A major goal of treatment for MF is to stabilize blood counts and prevent or reverse fibrosis. Other treatments involve reducing many of the constitutional (whole body) symptoms of the disease. Early in the disease, treatment might be minimal, but in Intermediate-2 or High-Risk MF, multiple treatments may be used.

Here are some of the available treatments for MF:

• Stem cell transplant is the only potential cure for MF, but there are many risks involved with transplant. Additionally, many people do not qualify because of age, other health conditions, or advanced MF.

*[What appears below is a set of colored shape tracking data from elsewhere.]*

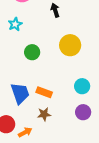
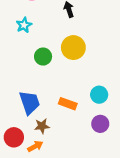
yellow circle: (70, 45) -> (73, 48), moved
orange rectangle: (44, 92) -> (68, 104), moved
brown star: (44, 114) -> (42, 126), moved

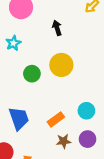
orange rectangle: (68, 104) -> (56, 119), turned -56
brown star: (42, 126) -> (64, 141), moved

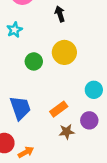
cyan circle: (86, 111) -> (94, 90), moved
purple circle: (88, 139) -> (89, 120), moved

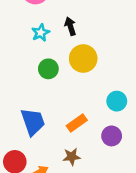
black arrow: (60, 14) -> (70, 26), moved
cyan star: (15, 30) -> (41, 33), moved
brown star: (67, 132) -> (72, 157), moved

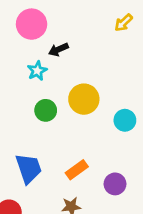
black arrow: (70, 26) -> (58, 50), moved, turned -96
cyan circle: (117, 101) -> (125, 120), moved

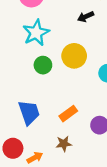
black arrow: (58, 50) -> (86, 17), moved
cyan star: (37, 71) -> (36, 33), size x1.6

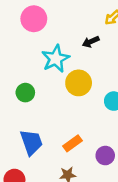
cyan star: (36, 33) -> (56, 59), moved
green circle: (43, 65) -> (25, 93), moved

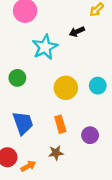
yellow circle: (79, 83) -> (66, 88), moved
orange rectangle: (73, 143) -> (60, 124), turned -70

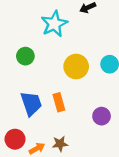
orange rectangle: (60, 124) -> (59, 102), moved
brown star: (56, 153) -> (60, 144), moved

Treatment to help with constitutional symptoms and reduce spleen size:

• Ruxolitinib (Jakafi) or fedratinib (Inrebic)— targeted immunosuppressants that work by inhibiting the JAK enzyme. This can stabilize blood counts, reduce spleen size, and help itching, night sweats, fatigue, and bone pain
• Vonjo (Pacritinib) – is indicated for the treatment of adults with intermediate or high-risk myelofibrosis with cytopenia
• Interferon— can reduce spleen size, help with itching, bone pain, and night sweats, and possibly reduce fibrosis
• Hydroxyurea— can reduce spleen size and help prevent blood clots
• Radiation of the spleen to reduce extramedullary hematopoiesis and enlargement
• Surgical removal of the spleen (splenectomy)—only used in extreme cases and comes along with many side effects
• Palliative care

Treatment for anemia

• Androgens (synthetic versions of male hormones), such as danazol
• Thalidomide or lenalidomide, combined with steroids
• Blood transfusions

Investigational medications that are in various trials:

• JAK inhibitors, such as momelotinib and pacritinib
• Epigenetic drugs/HDACs (histone deacetylase inhibitors), such as givinostat and panobinostat
• Telomerase inhibitors, such as imetelstat
• Immunomodulators, such as pomalidomide
• mTOR inhibitors, such as everolimus

Prognosis

Patients with low-risk MF can have a life expectancy of over 10 years. This would include those without anemia, constitutional symptoms, high white counts, with no circulating blasts, and under the age of 65. Those who meet the conditions for intermediate or high-risk disease can have a considerably shorter life expectancy. They can ask their doctor to walk them through the IPSS or DIPSS risk stratification tools to help them make treatment decisions. MF can progress to acute myelogenous leukemia.